## GA Data Science 19 (DAT19) - Class 3 - Python  

### iPython Notebook Magic

#### Short cut keys:

comment out a line of code = command + /

run block of code = shift + enter

autocomplete text = tab

help for function = shift + tab

Web based viewer for ipython notebooks http://nbviewer.ipython.org/
###### Note: GitHub now renders iPython notebooks natively, making looking at labs easy from any computer

In [None]:
print 'Hello World'

### Basic python data types:



The most basic data structure, analogous to NULL in other languages

In [None]:
print type(None)

There are four numeric types: ***int, float, bool***, and ***complex***.

In [None]:
type(5)

In [None]:
type('five')

In [None]:
type(2.5)

In [None]:
type(True)

In [None]:
type(2+3j)

In [None]:
type(False)

Basic math with basic types - pretty obvious, except watch for integer division!

In [None]:
5 + 5

In [None]:
3 * 7

In [None]:
x = 10
y = 5
z = 4

In [None]:
x - y

In [None]:
x / y

In [None]:
x / z  # gives just the integer!

In [None]:
x / 4.0  # converts to float division if one operand is a float

In [None]:
x / float(z)  # equivalent - use float to 'cast' z to a float

In [None]:
10 % 4  # modulo  operator(i.e. remainder)

A better way to handle integer division is to import the future module:

In [8]:
from __future__ import division

In [None]:
print 10/4 #works as you would expect
print 10//4 #integer division can still be specified

The internal difference is that without that import, / is mapped to the `__div__()` method, while with it, `__truediv__()` is used. (In any case, // calls `__floordiv__()`.)

## Non-Numeric Types / Python Data Structures
If you go through the python documentation there are many different types but the important ones we'll cover here. We'll also introduce more complex types throughout the course.
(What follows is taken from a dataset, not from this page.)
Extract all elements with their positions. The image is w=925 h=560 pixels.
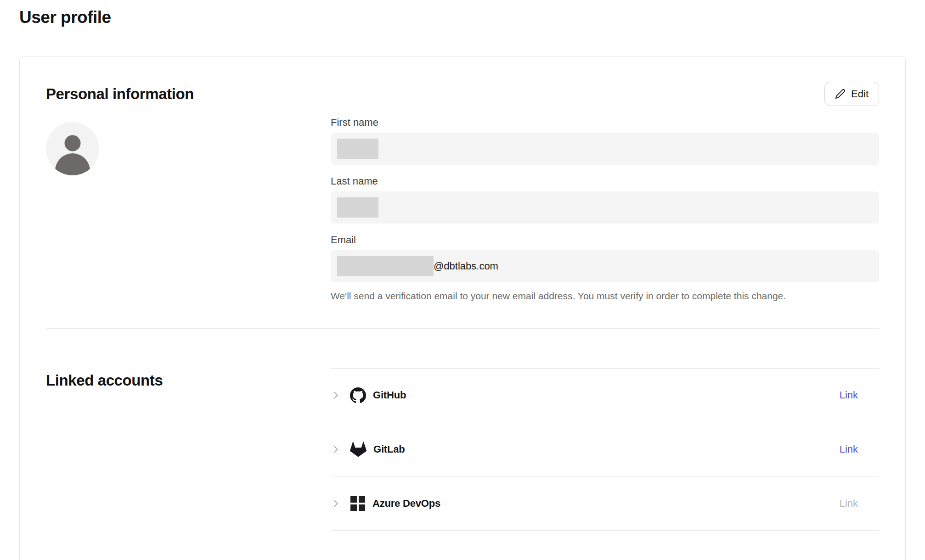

Types you'll frequently interact with are:
- strings (which play interestingly with lists, we'll see in a sec)
- lists
- tuples
- sets
- dictionaries

#### Python lists  

The next basic data type is the Python ***list***.
* A list is an ***ordered collection of elements***, and these elements can be of arbitrary type.
* Lists are ***mutable***, meaning they can be changed in-place.
* In python lists are indicated by square brackets **`[`** and **`]`**.
* Items in a list are indexed starting with 0.

In [None]:
new_list = []
print type(new_list)

In [None]:
new_list_2 = list()
print type(new_list_2)

In [None]:
k = [1, 'b', True]

In [None]:
k[2]

In [None]:
k[1] = 'a'

In [None]:
k

You can even have lists of lists:

In [None]:
a = [[1,2,3], 4, 5]

In [None]:
a[0]

In [None]:
a[1]

Working with lists:

In [66]:
nums = [5, 5.0, 'five']     # multiple data types

In [None]:
print nums

In [None]:
type(nums)

In [None]:
len(nums)

How do we get the first element of the list and then replace it?

In [71]:
nums.append(7)   # list 'method' that modifies the list

In [None]:
help(nums.append)

In [None]:
help(nums)

In [None]:
nums.remove('five')
print nums

In [79]:
nums[0] = 6    # replace a list element

We can sort the list:

In [None]:
sorted(nums)  # 'function' that does not modify the list

In [None]:
print nums #not affected

In [None]:
nums = sorted(nums) #overwrites our original list
print nums

In [None]:
sorted(nums, reverse=True)  # optional argument reverses sort order

#### List slicing

In [92]:
weekdays = ['mon','tues','wed','thurs','fri']

In [None]:
weekdays[0]         # element 0

In [None]:
weekdays[0:3]       # elements 0, 1, 2

In [None]:
weekdays[:3]        # elements 0, 1, 2

In [None]:
weekdays[3:]        # elements 3, 4

In [None]:
weekdays[-1]        # last element (element 4)

In [None]:
weekdays[::2]       # every 2nd element (0, 2, 4)

In [None]:
weekdays[::-1]      # backwards (4, 3, 2, 1, 0)

In [None]:
days = weekdays + ['sat','sun']     # concatenate lists
print days

#### Python Strings
Strings are written with either single or double quotes and have a variety of methods to operate on them. We will not work with much text data early on but as we go deeper into the class, feature creation based off of text data may be useful for your projects. A few useful methods:

In [None]:
a = 'Hello world!'
print a
print a.lower()
print a.upper()

In [None]:
name = 'my name'
print a + ' My name is ' + name

In [None]:
print a*3

In [None]:
groceries = "milk,eggs,bacon,spinach,olive oil,cookies"
groceries.split(',')

In [None]:
groceries.split(',')[-1]

In [37]:
pretty_groceries = '\n- '.join(groceries.split(','))
#print pretty_groceries
#print '- '+ pretty_groceries
#pretty_groceries

#### Python tuples
Tuples are similar to lists, except that they are ***immutable***, meaning that they cannot be changed in place.  Tuples are indicated by parenthesis **`(`** and **`)`**.

In [38]:
x = (1, 'a', 2.5)

In [None]:
type(x)

In [None]:
x

In [None]:
(1,)

In [None]:
x[0]

In [None]:
x[0] = 'b'

#### Python sets

A python set is an unordered mutable collection of distinct elements - i.e. a list with duplicates removed.

In [None]:
y = set([1, 1, 2, 3, 5, 8])

In [None]:
y

A set can be used as a quick method to removed duplicate elements from a list:

In [None]:
a = [1, 3, 4, 5, 5, 5, 7, 8, 8, 9]

In [None]:
list(set(a))

#### Python dictionaries (i.e. associative arrays)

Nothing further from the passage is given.